Scientific progress is frequently triggered by new methodological developments. Often new tools adopted from unrelated scientific areas lead to a breakthrough and cause strong activity in a certain field and new paradigms. For example, quantitative phytoplankton research became possible in the early 1930s when H. Utermohl proposed the use of the inverted microscope to enumerate algal cells. This was the beginning of a new era of phyto-plankton studies relating phytoplankton abundance and composition to environmental variables, e g. nutrients. The method is still being used, and Utermohl's (1958) detailed description of the technique is still frequently cited.

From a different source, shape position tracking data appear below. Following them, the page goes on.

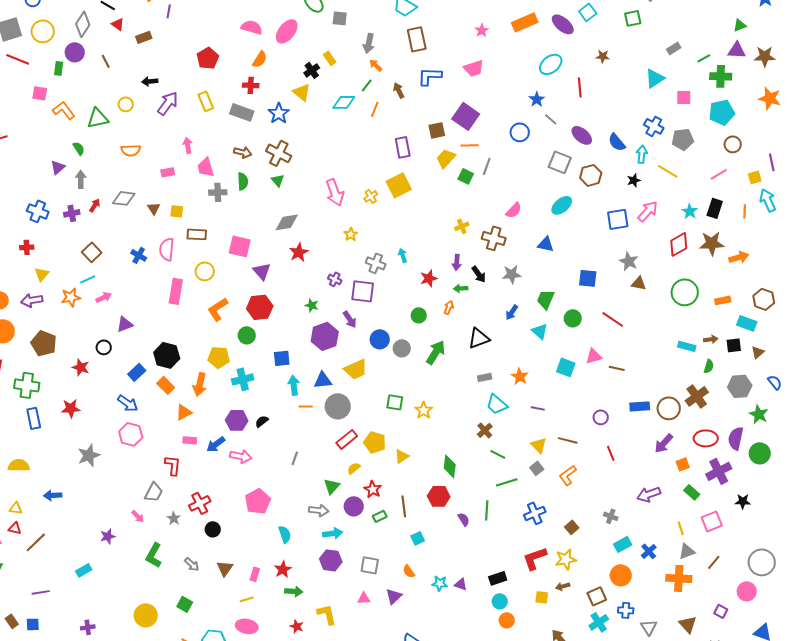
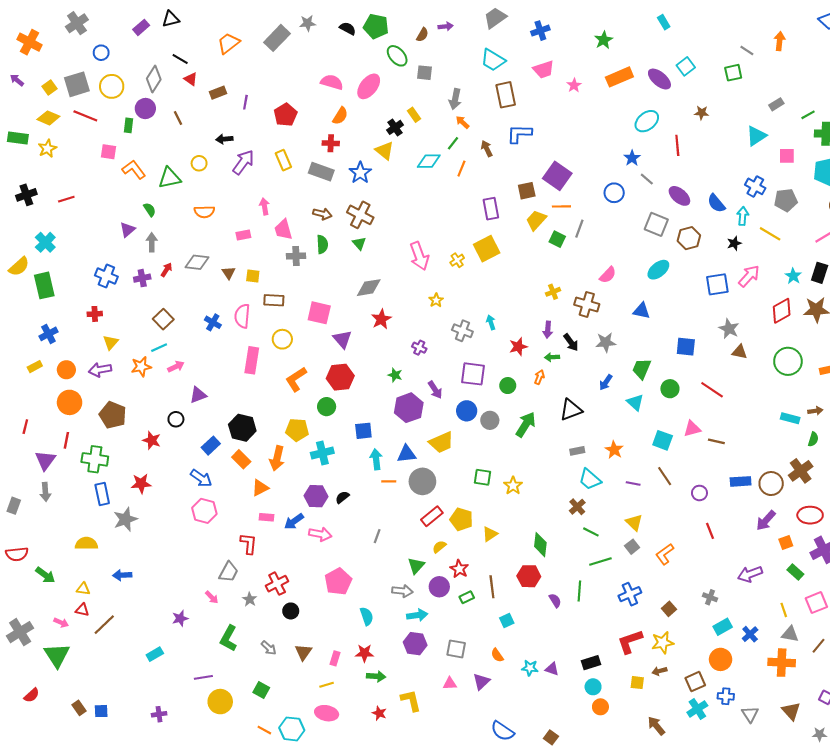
purple line: (169, 11) -> (245, 102), moved
pink trapezoid: (474, 68) -> (544, 70), moved
purple square: (363, 291) -> (473, 374), moved
brown line: (568, 440) -> (665, 476), moved, turned 42
gray star: (89, 455) -> (125, 519), moved
gray triangle: (687, 551) -> (790, 634), turned 30
red star: (283, 569) -> (364, 653), turned 30
purple line: (41, 592) -> (203, 677), moved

The availability of radioisotopes, in particular phosphorus-32, carbon-14 and tritium after World War II made it possible to measure to uptake rates and turnover as well as nutrient concentrations. This caused a boom in studies of nutrient dynamics and productivity. Although measuring techniques for radioisotopes have become more sensitive and safer with time, the basic procedures of measuring primary and bacterial production are still the same (see Box 4.3). Satellite imaging opened the door for large-scale monitoring by remote sensing. Another recent example is the renaissance of food-web studies since techniques for measuring stable isotopes have become affordable (see Box 7.1).
Like many disciplines of biology, ecology has recently been revolutionized by the introduction of techniques from molecular biology. This process is still going on, and it will certainly become more and more important. There is already a subdiscipline called molecular ecology that uses molecular methods to study ecological questions. Studies of the structure of DNA and DNA products (genomics, prote-omics) can be used to identify genes indicating an organism's possible role in ecological processes, and the measurement of gene expression can give insights into its activity. Genetically engineered organisms have been constructed to serve as "bioreporters" that indicate environmental properties (e.g., iron availability).
By far the most important application of molecular genetic techniques in evolutionary ecology is presently the use of molecular markers (Avise 2004). Since the development of the polymerase chain reaction (PCR) to amplify traces of DNA, molecular genetic data have been integrated in various areas, in particular population genetics, phyl-ogeny, species identification, phenotypic and genotypic diversity, kinship and parental analyses, hybridization, dispersal and gene flow, speciation and many more. A large variety of methods has been developed to determine the base sequence of defined sections of the DNA, or to generate DNA fragment patterns (amplified fragment length polymorphism, microsatellites) like bar codes for the identification of genotypes. The common principle is a comparison of the similarity of certain portions of DNA or DNA products (RNA, proteins) to estimate the genetic relationships between organisms, either individuals (population genetics), or taxa (phylogeny and systematics). Technological developments in this field are extremely rapid. Examples of applications have been summarized in various books (e.g., Moya and Font 2004). We will mention various examples in the following chapters.